Monday, April 13, 2015

Florida's Four Seasons

Florida has its seasons, among them our own "peeper season" - our casual equivalent of Vermont's flocks of tourists with their car windows down, enjoying the many colors of fall. Our peepers are the tourists who flock to our shores in winter and spring to peep at our little peepers: specifically, in this mosaic, the sandhills that pop up here and there in the grasses of the celery fields and meadows where shallow lakes form.
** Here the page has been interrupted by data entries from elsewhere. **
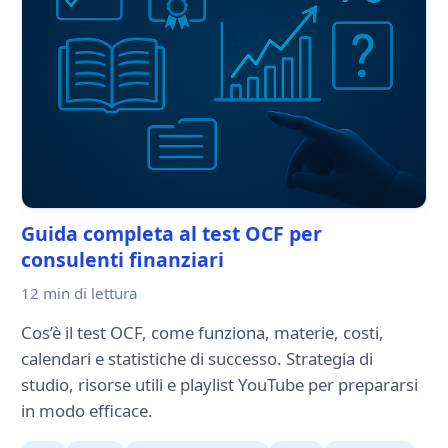
Guida completa al test OCF per
consulenti finanziari
12 min
di lettura
Cos’è il test OCF, come funziona, materie, costi,
calendari e statistiche di successo. Strategia di
studio, risorse utili e playlist YouTube per prepararsi
in modo efficace.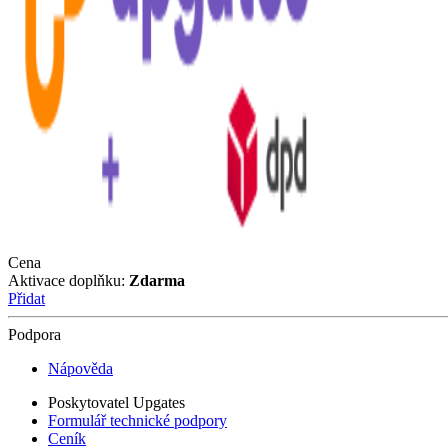
Cena
Aktivace doplňku:
Zdarma
Přidat
Podpora
Nápověda
Poskytovatel Upgates
Formulář technické podpory
Ceník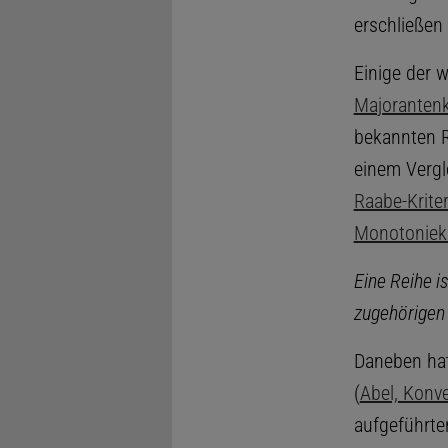
erschließen 
Einige der w
Majorantenk
bekannten 
einem Vergl
Raabe-Krite
Monotoniekr
Eine Reihe i
zugehörigen 
Daneben ha
(
Abel, Konv
aufgeführten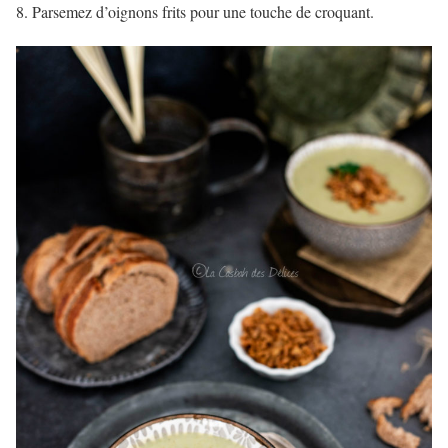
Parsemez d’oignons frits pour une touche de croquant.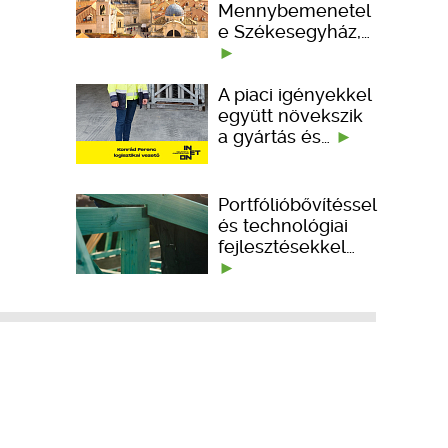
Mennybemenetel
e Székesegyház,…
A piaci igényekkel
együtt növekszik
a gyártás és…
Portfólióbővítéssel
és technológiai
fejlesztésekkel…
KÉPZÉSEK
TERVEZÉSI SEGÉDLETEK
ember kedveli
This mosaic began a couple of years ago, when my mosaic class was still meeting in the old portables at Suncoast Technical College, and I was playing around with various substances to show students how to make 3-D effects on a board. I used mortar, two types of clay, and a finely ground product similar to mortar that works like clay but dries hard as a rock and can be sanded and formed quite smoothly - perfect as a substrate for mosaics.  I made parts of two crane heads with the four materials to show how they each could be worked, and how each dried. A few weeks later I cut up some blue glass and started laying it around one of the heads, just for fun - because who in the world would make a crane's head blue? And then the class got busy and I took home the board and forgot about the cranes. 

... Until a few months ago, when I looked at it one day and it started looking back - not in a woo-woo sort of way, but in a hey-there-are-all-sorts-of-possibilities-here sort of way. So I set it up on my table and got to work. This image is the almost-finished mosaic, before grouting. I still have to grind smooth and adhere the clouds in the "summer" panel. I didn't decide to add all the eyes until I had worked out the four seasons (they go from right to left, starting with winter). I can't tell you why, but there they are.